Wilentz’s bias makes it difficult to take an objective view of Calhoun in chapters 17 and 18. His account of Calhoun’s ideas and policies feels sardonic, for example on page 280, “Calhoun’s brilliant essential perception- that in modern societies, aggregations of whole interests and classes, and not individuals, had become the basic unites of politics- was offset by his favoring some interests over others.” In this quote, he seems to be patronizing the ideas in Calhoun’s summary view of politics, “Disquisition on Government.” Wilentz seems angry that the deepening divisions among the various sub-parties of the Democracy were complicating the chances of a clear democratic candidate for the next presidential election.

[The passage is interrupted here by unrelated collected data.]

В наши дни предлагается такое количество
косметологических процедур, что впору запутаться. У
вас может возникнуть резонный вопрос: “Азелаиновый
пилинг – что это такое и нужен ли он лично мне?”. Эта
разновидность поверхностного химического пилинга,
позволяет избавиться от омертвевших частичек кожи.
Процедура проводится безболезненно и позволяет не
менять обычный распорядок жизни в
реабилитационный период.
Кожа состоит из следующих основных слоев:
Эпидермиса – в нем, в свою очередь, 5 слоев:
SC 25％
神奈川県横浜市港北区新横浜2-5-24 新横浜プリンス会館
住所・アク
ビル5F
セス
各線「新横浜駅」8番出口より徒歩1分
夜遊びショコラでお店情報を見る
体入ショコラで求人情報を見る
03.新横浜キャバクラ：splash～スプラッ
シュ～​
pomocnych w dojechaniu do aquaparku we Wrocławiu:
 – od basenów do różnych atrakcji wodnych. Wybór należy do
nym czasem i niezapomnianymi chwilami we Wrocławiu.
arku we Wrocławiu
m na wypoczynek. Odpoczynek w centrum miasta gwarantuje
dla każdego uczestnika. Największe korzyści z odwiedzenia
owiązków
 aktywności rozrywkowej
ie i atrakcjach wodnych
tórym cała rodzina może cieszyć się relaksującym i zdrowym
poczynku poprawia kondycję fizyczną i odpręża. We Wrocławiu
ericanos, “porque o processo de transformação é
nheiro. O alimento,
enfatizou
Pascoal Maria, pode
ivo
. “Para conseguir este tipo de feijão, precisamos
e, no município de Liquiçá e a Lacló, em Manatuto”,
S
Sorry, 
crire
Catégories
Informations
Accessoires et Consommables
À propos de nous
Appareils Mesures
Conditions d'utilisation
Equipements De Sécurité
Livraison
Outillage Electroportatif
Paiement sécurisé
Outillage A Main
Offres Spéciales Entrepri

As a side note, Wilentz introduces the Dorr War in the same chapter. After discussing what happened with Thomas Dorr and Rhode Island’s government under the colonial charter of 1663, Wilentz concludes “the Dorr War was an exceptional case in the history of American democratization before the Civil War.” I believe the juxtaposition of the Dorr War with the fragmentation of the Democratic Party into sub-parties like the democratic Calhounites in this chapter could be an attack on the Whig Party. I believe that Wilentz attempts to argue that because of the Whig’s interference with Jacksonian Democracy, the Whigs were eventually responsible, or at least played a large role in, the civil war.